February 13th, 2014
Every now and then, you might hear stories about a neighbor's car being broken into, resulting in a smashed window and a stolen CD player. Other horror stories might include hearing a loud crash during a big thunderstorm and later seeing a tree branch lying on top of your vehicle. While these occurrences don't happen all the time, they do happen from time to time. If you think it will never happen to your vehicle, you might be putting yourself at financial risk.
Most drivers invest in some sort of car insurance to at least meet the minimum state requirements. Insurance requirements vary state by state, but in general, basic policies will cover bodily injuries and property damage up to a certain limit. Collision coverage is often regarded as the most important part of an auto insurance policy, but it might not be enough. Many times, these minimal policies do not carry comprehensive coverage, which is often sold with its own deductible.
Because things can happen while your car is just sitting in the driveway, comprehensive car insurance is a policy many drivers choose to protect their vehicle from damage and costly repairs when they aren't driving.
Comprehensive insurance coverage usually means that your car is protected from theft and damage, even when you're not driving it. A lot of drivers invest in some kind of comprehensive coverage because other types won't provide financial assistance if the exterior is damaged by hail. Usually things like falling objects, damage from animals, vandalism or theft, shattered windshields and big storms or natural disasters are covered with this insurance option.
What's not covered
It is also important to understand that everything is not included with comprehensive insurance coverage. While damage to your vehicle is part of the coverage plan, other expenses like towing, rental car costs and personal property are not included. This means you might have financial assistance getting your car repaired but won't have help if you need to rent a car while your vehicle is being fixed.
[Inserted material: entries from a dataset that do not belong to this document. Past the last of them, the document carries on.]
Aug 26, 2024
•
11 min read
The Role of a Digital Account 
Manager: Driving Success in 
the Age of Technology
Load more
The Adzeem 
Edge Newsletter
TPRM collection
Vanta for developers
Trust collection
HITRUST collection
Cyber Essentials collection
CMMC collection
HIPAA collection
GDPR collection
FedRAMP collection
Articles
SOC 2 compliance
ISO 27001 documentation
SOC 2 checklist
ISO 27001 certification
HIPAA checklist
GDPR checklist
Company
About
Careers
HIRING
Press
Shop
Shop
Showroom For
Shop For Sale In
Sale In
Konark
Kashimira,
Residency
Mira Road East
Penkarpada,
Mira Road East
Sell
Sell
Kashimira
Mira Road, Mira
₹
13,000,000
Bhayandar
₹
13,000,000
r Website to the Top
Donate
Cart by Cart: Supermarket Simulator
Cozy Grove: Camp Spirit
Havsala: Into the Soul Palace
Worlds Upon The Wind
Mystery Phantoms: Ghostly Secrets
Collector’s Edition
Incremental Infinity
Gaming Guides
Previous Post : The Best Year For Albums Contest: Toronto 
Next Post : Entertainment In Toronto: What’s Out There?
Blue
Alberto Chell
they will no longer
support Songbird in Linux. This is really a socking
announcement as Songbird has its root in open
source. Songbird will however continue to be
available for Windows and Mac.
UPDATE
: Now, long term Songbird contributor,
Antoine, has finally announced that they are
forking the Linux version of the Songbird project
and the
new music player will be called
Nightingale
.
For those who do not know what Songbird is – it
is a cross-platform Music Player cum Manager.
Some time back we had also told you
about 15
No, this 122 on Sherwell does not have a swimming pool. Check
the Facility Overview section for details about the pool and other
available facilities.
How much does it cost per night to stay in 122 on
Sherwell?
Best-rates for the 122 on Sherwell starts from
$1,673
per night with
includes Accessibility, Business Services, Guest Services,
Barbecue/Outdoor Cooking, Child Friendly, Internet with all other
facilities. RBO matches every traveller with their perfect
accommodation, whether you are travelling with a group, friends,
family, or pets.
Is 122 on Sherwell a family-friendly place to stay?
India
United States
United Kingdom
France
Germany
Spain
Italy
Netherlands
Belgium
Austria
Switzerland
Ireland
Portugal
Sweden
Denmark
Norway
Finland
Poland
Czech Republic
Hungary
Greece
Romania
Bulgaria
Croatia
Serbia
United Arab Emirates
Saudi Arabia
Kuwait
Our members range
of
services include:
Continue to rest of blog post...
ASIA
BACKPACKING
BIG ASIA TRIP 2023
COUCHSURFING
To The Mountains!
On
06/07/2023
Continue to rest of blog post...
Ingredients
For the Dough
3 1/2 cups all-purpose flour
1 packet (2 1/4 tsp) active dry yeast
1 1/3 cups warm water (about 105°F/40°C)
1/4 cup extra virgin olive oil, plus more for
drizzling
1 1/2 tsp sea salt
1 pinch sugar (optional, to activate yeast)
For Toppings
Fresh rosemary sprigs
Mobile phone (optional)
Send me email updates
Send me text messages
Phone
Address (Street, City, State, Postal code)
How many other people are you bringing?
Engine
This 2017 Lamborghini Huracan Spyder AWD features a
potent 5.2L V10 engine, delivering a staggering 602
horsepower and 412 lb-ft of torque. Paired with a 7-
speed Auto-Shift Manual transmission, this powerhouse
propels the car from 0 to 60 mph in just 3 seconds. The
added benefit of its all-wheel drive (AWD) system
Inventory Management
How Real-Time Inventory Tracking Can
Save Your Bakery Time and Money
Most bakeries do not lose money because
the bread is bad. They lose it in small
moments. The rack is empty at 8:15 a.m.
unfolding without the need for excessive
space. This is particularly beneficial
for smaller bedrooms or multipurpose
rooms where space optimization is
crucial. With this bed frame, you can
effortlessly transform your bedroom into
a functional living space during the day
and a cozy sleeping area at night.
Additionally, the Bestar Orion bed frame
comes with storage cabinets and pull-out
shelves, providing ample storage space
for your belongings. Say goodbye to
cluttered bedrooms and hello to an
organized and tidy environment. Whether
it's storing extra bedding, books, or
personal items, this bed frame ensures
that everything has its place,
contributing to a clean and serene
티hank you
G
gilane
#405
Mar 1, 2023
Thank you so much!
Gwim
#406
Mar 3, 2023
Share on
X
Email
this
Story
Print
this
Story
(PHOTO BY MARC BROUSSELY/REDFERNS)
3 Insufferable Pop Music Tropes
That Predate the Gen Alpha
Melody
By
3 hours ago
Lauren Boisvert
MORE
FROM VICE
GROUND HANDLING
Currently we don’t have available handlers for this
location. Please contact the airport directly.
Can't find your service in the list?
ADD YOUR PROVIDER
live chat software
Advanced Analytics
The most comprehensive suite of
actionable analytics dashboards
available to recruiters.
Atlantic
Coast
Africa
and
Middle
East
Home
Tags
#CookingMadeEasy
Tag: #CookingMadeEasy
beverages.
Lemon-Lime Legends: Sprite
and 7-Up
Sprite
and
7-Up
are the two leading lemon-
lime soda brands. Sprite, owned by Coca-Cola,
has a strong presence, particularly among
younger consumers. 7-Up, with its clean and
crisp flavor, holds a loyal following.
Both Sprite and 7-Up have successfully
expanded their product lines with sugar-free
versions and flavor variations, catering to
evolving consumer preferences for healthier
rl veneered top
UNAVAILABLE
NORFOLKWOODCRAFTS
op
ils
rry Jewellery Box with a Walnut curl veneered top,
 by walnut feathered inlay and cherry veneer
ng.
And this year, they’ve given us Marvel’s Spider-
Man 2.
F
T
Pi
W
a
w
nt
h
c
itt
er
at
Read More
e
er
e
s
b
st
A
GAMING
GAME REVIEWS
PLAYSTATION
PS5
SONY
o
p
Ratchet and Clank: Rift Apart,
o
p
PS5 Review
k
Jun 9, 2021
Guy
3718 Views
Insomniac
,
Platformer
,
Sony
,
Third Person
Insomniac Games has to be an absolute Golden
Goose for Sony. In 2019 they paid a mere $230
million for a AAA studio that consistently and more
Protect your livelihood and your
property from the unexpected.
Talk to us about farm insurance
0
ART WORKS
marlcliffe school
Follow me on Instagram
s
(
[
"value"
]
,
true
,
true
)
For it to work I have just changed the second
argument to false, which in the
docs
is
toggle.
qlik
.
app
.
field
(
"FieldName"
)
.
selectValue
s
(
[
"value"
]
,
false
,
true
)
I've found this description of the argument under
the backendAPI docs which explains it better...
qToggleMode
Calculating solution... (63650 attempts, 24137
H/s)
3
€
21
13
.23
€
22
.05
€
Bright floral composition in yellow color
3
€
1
There is usually a deductible associated with comprehensive coverage, meaning you will have to pay out of pocket up to a certain limit before your insurance company will cover any repair expenses. Your deductible for comprehensive coverage should be considered carefully. For example, if you drive an older vehicle and its value is not much more than the amount of your deductible, it might not be worth it to invest in comprehensive coverage.
You can select your own deductible, which can make comprehensive coverage more affordable and suited to your vehicle. The amount of coverage that you receive will depend on the actual cash value of your vehicle. This means that if your car is severely damaged or needs to be replaced completely, you will be covered up to the same cash value. If the repairs exceed this amount, your insurance company may declare it a loss and reimburse you for the vehicle's value instead of paying for repairs of the damage.